═══ Record set

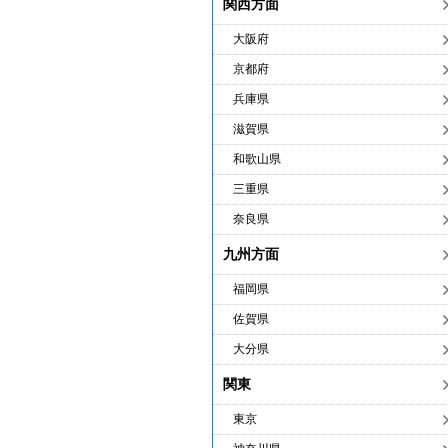
関西方面
大阪府
京都府
兵庫県
滋賀県
和歌山県
三重県
奈良県
九州方面
福岡県
佐賀県
大分県
関東
東京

══════

▶ [Requirement]: Leave the pictures out and output the rest of the data word for word.

▶ [Task answer]:
関西方面
大阪府
京都府
兵庫県
滋賀県
和歌山県
三重県
奈良県
九州方面
福岡県
佐賀県
大分県
関東
東京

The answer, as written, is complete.